I'm guessing that this actually will happen, along the way of our back-to-the-future dismantling of so much of what had barely gotten started. We never did get very far with our experiment in democracy. As the Trumpers know, we've taken away the dignity of working life, replacing it with get-rich quick soulless digi-life. So many of the unskilled jobs are so regimented that the worker has become the robot even beyond Charlie Chaplin's parodies.
There is true intelligence to be cultivated in the devolution of ownership back to the local and away from the hedgemonsters. There are better things to do with a life than shill yourself as an influencer. Not everyone needs a university to lead a meaningful and exciting life. I thank goodness on a daily basis for all those talented and experienced Trumper tradespeople and contractors who keep my life going. Sad to say that they are harder and harder to find, though that also means that their pay is getting better and better. Things will change.
Back to reading Hanna Arendt, for goodness sake. It is her wisdom to point out that capitalism and Marxism are united in the denigration of man as social and political actor. Marx confuses labor with politics and opens the way for Stalin (and Mussolini and Hitler) to use man as raw material, just as capitalists do. Robbed of labor, we have never been liberated for [creative and individuating] work.
Trumpers, but hardly Trump, know that something is wrong and they want the dignity of labor back, so that they can get to actual work. All of us should celebrate that. In this regard, Clinton(s), for instance, are as misguided as Trump is. Both live in a world where it's the economy, stupid, and where winners are celebrated beyond the democratic reach. The dynamic duo of Marxism and capitalism both exploit labor to end history, by ending work, and denying politics as collective action.

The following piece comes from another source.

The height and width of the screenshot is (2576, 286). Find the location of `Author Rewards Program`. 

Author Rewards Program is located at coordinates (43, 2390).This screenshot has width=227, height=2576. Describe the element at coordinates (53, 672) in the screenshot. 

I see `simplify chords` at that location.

As I have said time and time again, technology is mostly a pump for money, away from workers and to the top. No self-respecting university should be a party to this. Technology should be a tool to get work done. The result of work might be entertainment, but technology is replacing people in that work. Art has become posture, and the tech is internalized as robotic behaviors. Blech.
I'd say it's no wonder that Arendt doesn't get credit as a political theorist. I suspect it's because, first, she's a free thinking woman, and second and most because she disrupts the false dichotomy of capitalism vs. Marxism. Each of them is the mirror of the other in the reduction of man to labor without margin. When labor is all that you do, man becomes the raw material for the work of tyrants who use man as their raw material; their palette.

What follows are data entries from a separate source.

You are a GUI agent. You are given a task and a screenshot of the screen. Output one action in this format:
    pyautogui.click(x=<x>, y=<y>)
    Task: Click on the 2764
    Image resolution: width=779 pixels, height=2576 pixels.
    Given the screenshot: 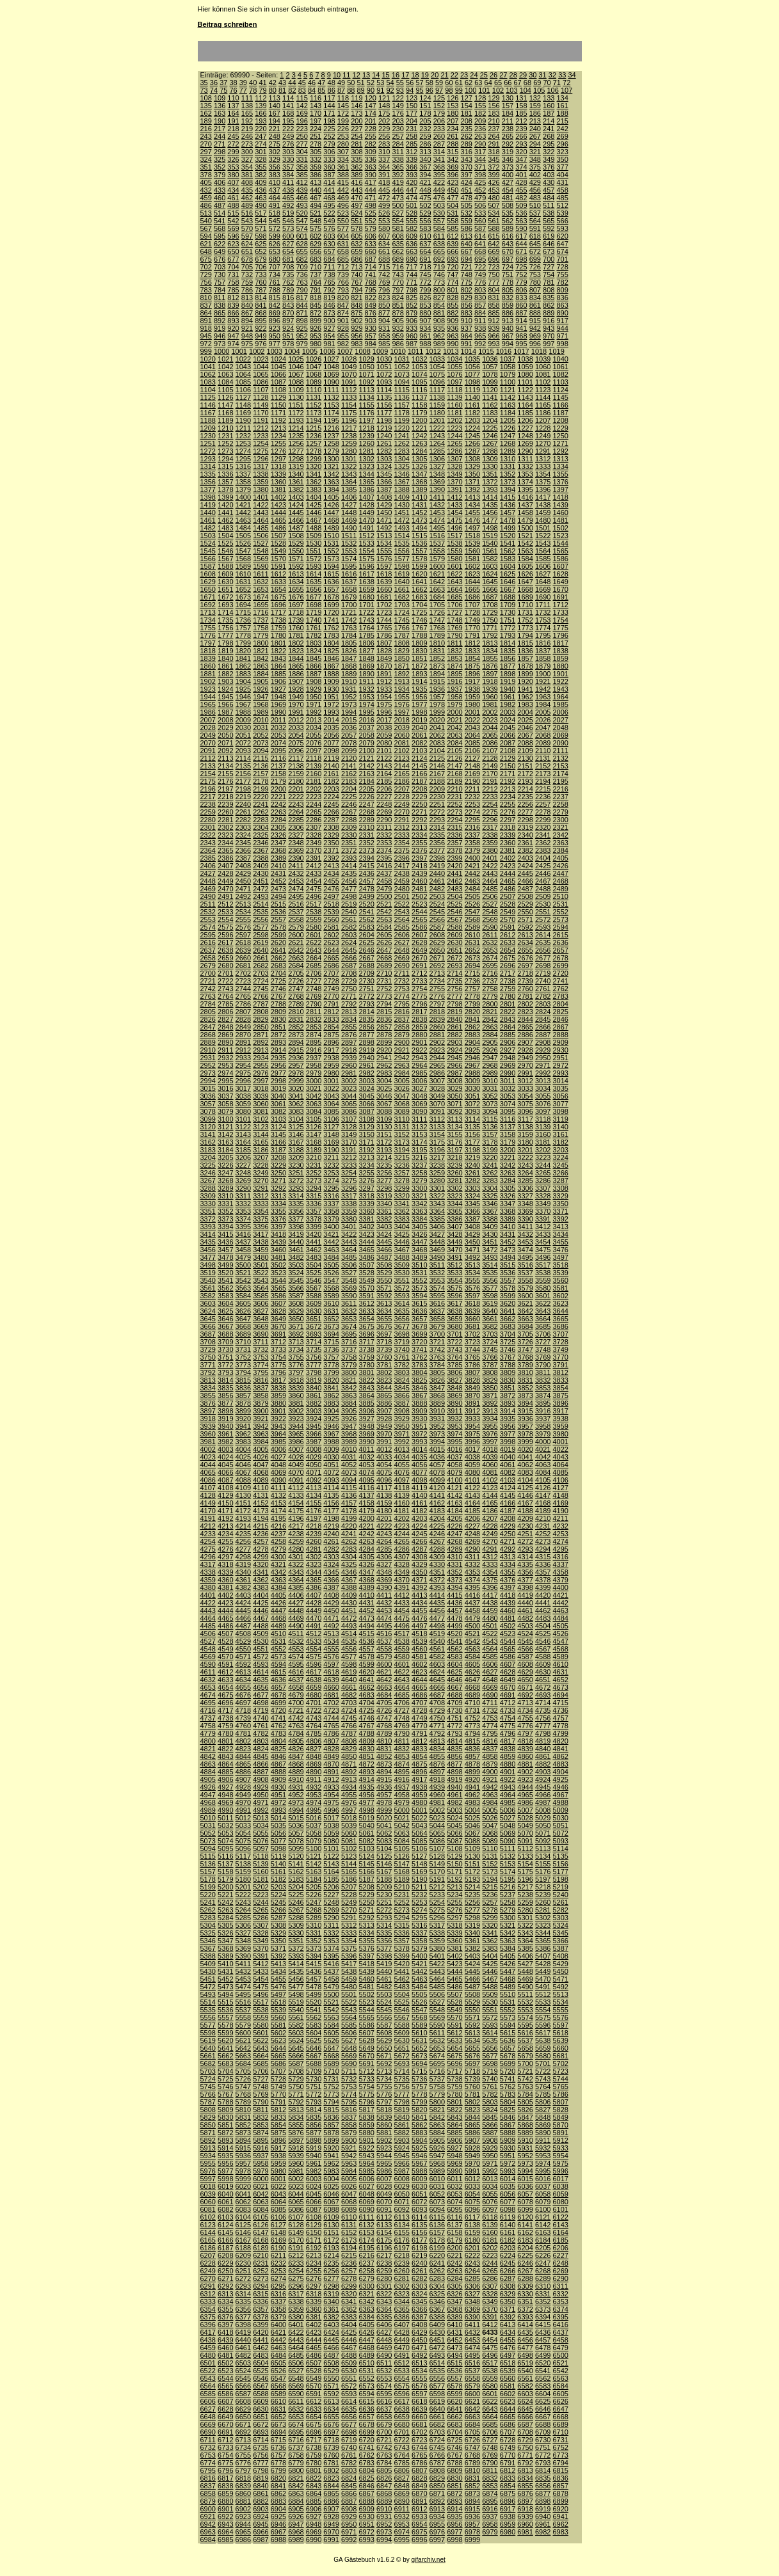 What is the action you would take?
    pyautogui.click(x=225, y=996)
    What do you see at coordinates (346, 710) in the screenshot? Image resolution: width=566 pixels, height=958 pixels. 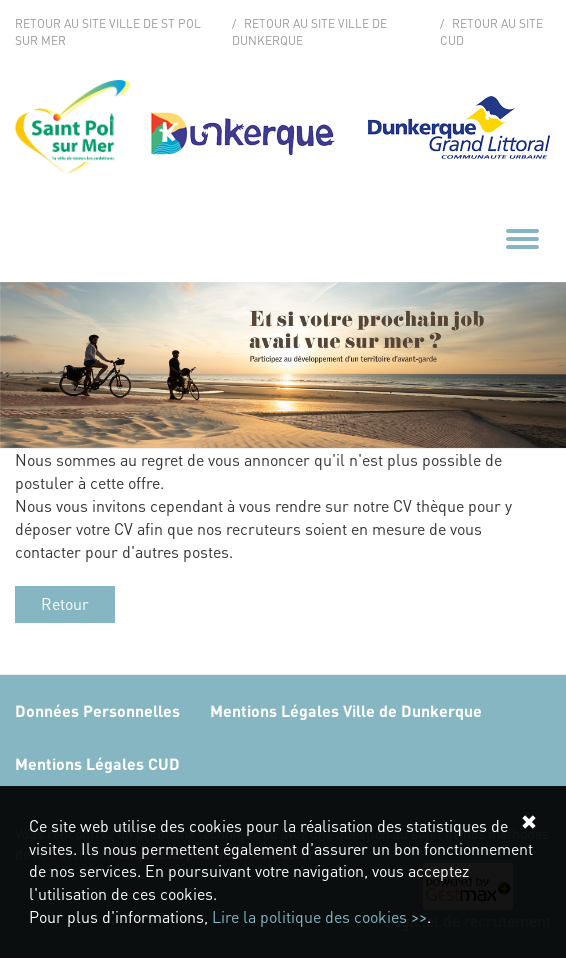 I see `Mentions Légales Ville de Dunkerque` at bounding box center [346, 710].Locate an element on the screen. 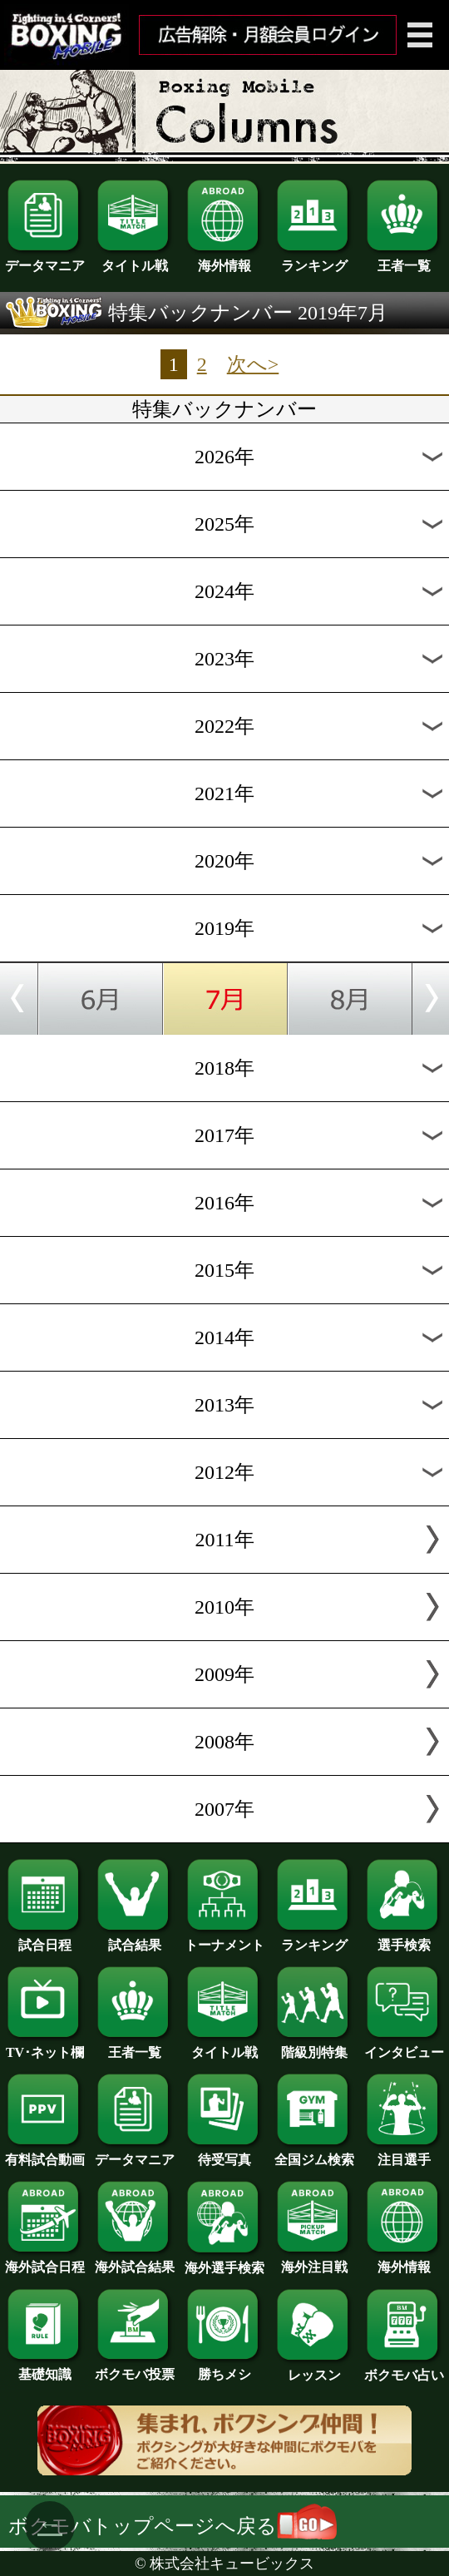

As mom used to say before she reformed my father, 'I'm nothing but a slave.' Arendt points out that labor derives from the organic and collective need to survive. More individualistic work is the cream on top of being human. And language introduces the possibility for collective, which means political, action. Our neoliberal rules-based order encodes a work-free life, where politics is reduced to whatever keeps the growth economy humming.
Trump embodies the inchoate complaints of living humans who don't wish to be cogs in that machine. We should listen to him and how he speaks, not because he knows an f-ing thing - he doesn't - but because he is a channel into a collective angst which is important. You don't have to know all the details to know you're being screwed. All the fast talk of the digi-titans boils down to anti-humanism against the whole.